Oficjalna deklaracja Biedronia jest odpowiedzią na pojawiające się w mediach informacje, że polityk zamierza stworzyć partię i zająć polityką ogólnopolską oraz na słowa szefa SLD Włodzimierza Czarzastego, który mówił w poniedziałek w RMF FM, że "jeżeli prezydent Słupska Robert Biedroń zdecydowałby się w najbliższym czasie na startowanie na prezydenta Warszawy, Sojusz Lewicy Demokratycznej by go poparł".
Biedroń poinformował dziś, że nie zamierza startować w wyborach na prezydenta Warszawy, a po raz kolejny wystartuje w wyborach na prezydenta Słupska.
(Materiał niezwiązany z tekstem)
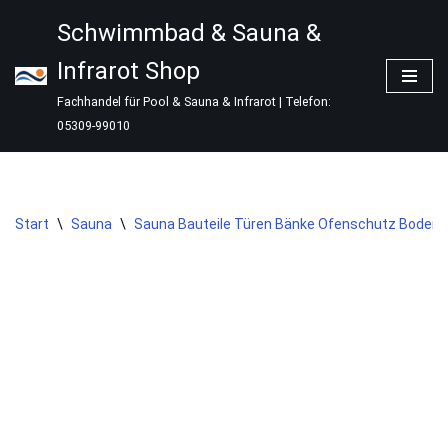
Schwimmbad & Sauna &
Zum
Infrarot Shop
Inhalt
springen
Fachhandel für Pool & Sauna & Infrarot | Telefon:
05309-99010
Start
\
Sauna
\
Sauna Bauteile Türen Bänke Ofenschutz Boden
Już wcześniej, podczas poniedziałkowej, cotygodniowej konferencji prasowej w Słupsku powiedział, że jego „partia nazywa się Słupsk, a jej członkami są słupszczanki i słupszczanie”. Mówił, że Słupsk jest dla niego najważniejszy i że to za jego kadencji budżet miasta zwiększył się o 100 mln zł, a dług sukcesywnie maleje. Podkreślił, że skutkiem jego polityki, jest większe zainteresowanie miastem wśród przedsiębiorców i że to za jego kadencji udało się pozyskać bardzo duże pieniądze z UE.
Jako pierwsze tę informację podało Radio Gdańsk.